EXERCISE REQUIREMENTS: As the answer, give exactly the lines of the records below from the one with "Escolha o dia e hora que melhor se" through the one with "Merk&Kremont, Benji&Fede e", ends included and pictures left out.

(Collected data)
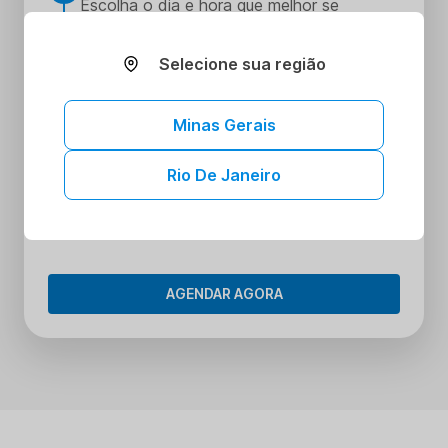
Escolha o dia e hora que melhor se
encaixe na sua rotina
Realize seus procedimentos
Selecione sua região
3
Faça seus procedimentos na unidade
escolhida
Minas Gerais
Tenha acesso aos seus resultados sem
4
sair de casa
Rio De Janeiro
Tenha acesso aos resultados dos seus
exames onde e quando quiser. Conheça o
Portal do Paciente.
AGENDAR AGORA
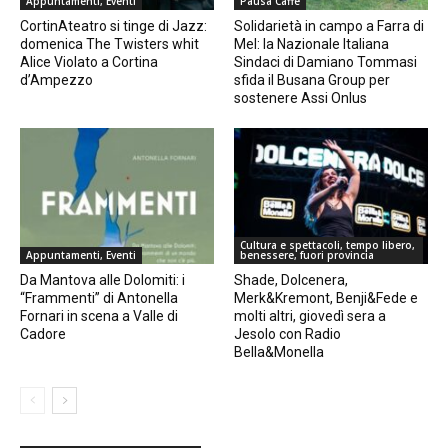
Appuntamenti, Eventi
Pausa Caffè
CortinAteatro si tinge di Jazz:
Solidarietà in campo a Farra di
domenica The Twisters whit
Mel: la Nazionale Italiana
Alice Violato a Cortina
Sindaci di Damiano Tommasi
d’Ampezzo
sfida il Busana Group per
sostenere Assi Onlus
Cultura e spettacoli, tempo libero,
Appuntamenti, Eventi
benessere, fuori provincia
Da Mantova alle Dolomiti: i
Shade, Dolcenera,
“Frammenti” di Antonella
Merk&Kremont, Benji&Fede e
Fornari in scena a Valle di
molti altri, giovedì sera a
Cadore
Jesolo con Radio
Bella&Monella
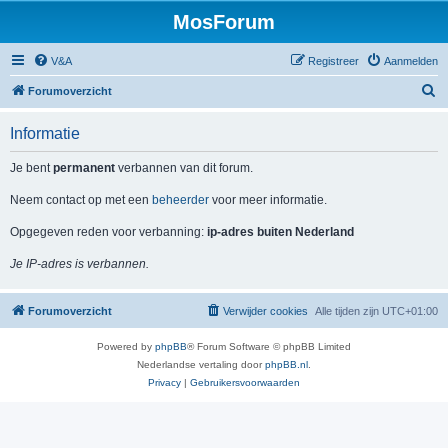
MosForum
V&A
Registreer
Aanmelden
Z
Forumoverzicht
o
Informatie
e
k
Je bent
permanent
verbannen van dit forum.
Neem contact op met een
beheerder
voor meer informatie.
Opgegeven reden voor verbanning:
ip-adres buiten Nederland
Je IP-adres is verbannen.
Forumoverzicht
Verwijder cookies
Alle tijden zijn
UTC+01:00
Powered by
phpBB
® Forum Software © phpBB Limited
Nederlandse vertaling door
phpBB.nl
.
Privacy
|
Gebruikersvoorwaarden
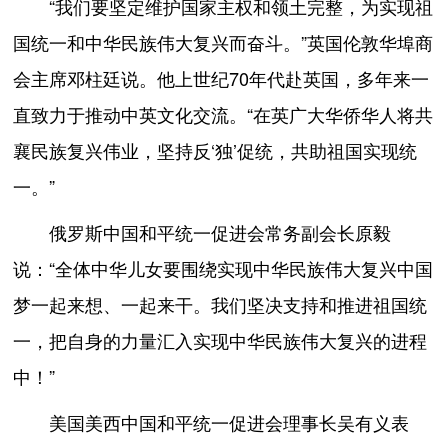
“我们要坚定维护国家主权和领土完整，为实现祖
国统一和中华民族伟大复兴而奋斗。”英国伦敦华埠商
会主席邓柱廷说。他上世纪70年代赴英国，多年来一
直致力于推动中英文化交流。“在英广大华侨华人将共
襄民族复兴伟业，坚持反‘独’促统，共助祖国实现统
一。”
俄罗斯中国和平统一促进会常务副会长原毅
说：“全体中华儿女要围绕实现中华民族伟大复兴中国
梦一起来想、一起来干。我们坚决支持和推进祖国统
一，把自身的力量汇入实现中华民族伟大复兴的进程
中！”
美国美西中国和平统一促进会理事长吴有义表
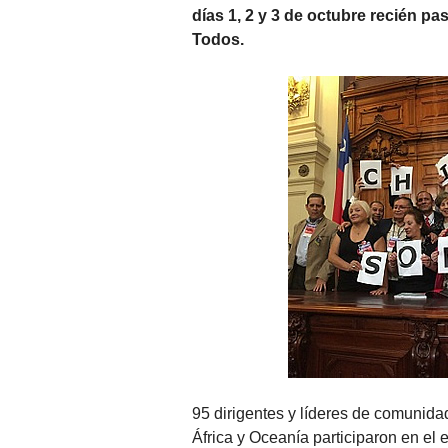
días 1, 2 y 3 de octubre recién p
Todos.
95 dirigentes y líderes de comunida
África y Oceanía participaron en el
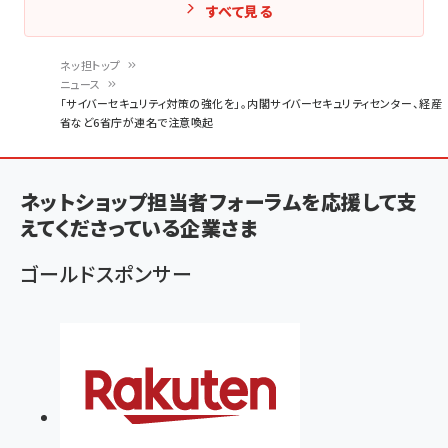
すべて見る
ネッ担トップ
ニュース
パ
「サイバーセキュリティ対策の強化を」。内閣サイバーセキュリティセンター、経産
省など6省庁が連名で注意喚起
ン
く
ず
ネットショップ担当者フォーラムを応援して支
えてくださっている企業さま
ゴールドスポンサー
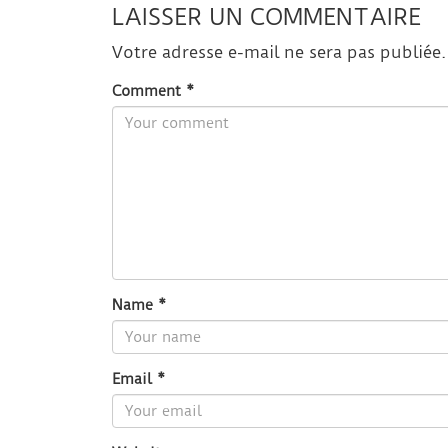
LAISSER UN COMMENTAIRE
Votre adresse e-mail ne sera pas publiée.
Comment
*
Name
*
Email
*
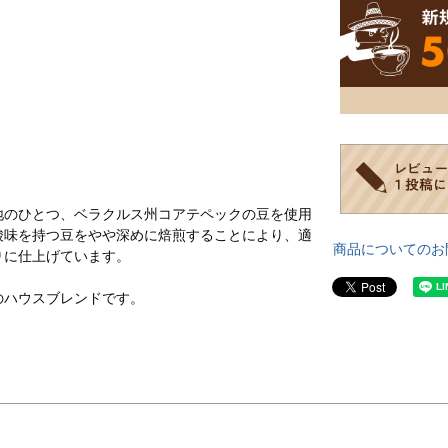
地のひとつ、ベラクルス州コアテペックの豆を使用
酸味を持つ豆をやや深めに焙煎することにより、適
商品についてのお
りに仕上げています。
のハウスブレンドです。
* * *
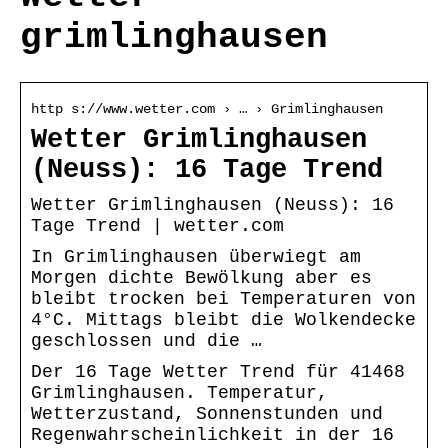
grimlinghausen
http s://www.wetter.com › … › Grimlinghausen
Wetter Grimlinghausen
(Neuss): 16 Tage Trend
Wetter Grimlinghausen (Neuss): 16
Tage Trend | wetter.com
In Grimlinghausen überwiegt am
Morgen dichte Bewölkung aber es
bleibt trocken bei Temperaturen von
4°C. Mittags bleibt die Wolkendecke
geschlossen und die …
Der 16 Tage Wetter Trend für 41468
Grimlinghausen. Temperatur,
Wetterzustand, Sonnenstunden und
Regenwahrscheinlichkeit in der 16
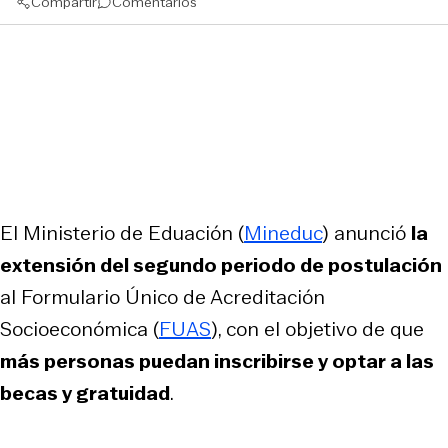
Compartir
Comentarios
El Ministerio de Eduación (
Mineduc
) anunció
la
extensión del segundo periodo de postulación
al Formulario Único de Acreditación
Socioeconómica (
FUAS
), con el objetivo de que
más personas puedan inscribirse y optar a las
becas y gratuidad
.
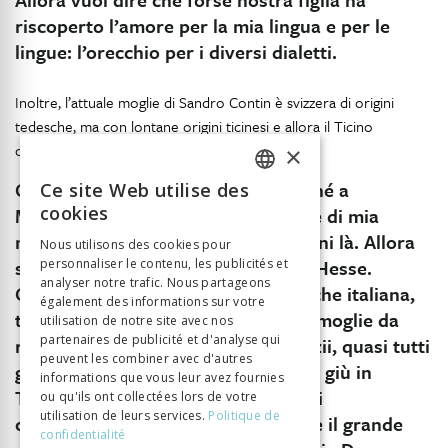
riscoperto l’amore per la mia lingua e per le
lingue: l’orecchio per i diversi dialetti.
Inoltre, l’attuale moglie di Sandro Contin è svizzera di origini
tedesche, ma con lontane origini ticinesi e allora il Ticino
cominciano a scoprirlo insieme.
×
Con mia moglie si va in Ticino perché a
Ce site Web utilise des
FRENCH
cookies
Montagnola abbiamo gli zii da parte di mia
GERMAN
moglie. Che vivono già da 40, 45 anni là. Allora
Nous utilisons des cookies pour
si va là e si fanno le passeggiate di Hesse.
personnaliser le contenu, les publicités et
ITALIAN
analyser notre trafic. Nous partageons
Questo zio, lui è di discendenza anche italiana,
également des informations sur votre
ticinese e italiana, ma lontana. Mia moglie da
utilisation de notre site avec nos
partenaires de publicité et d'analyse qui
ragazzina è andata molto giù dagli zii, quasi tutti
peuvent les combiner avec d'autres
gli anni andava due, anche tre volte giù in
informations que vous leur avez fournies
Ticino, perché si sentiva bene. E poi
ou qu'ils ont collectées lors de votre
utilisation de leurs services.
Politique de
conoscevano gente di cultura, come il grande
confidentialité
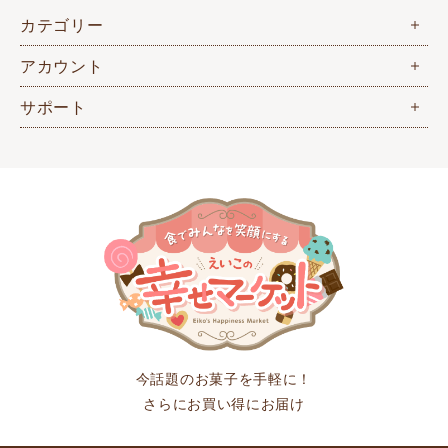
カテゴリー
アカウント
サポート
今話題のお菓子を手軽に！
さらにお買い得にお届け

YOUR RESPONSE:
Escolha o dia e hora que melhor se
encaixe na sua rotina
Realize seus procedimentos
Selecione sua região
3
Faça seus procedimentos na unidade
escolhida
Minas Gerais
Tenha acesso aos seus resultados sem
4
sair de casa
Rio De Janeiro
Tenha acesso aos resultados dos seus
exames onde e quando quiser. Conheça o
Portal do Paciente.
AGENDAR AGORA
Appuntamenti, Eventi
Pausa Caffè
CortinAteatro si tinge di Jazz:
Solidarietà in campo a Farra di
domenica The Twisters whit
Mel: la Nazionale Italiana
Alice Violato a Cortina
Sindaci di Damiano Tommasi
d’Ampezzo
sfida il Busana Group per
sostenere Assi Onlus
Cultura e spettacoli, tempo libero,
Appuntamenti, Eventi
benessere, fuori provincia
Da Mantova alle Dolomiti: i
Shade, Dolcenera,
“Frammenti” di Antonella
Merk&Kremont, Benji&Fede e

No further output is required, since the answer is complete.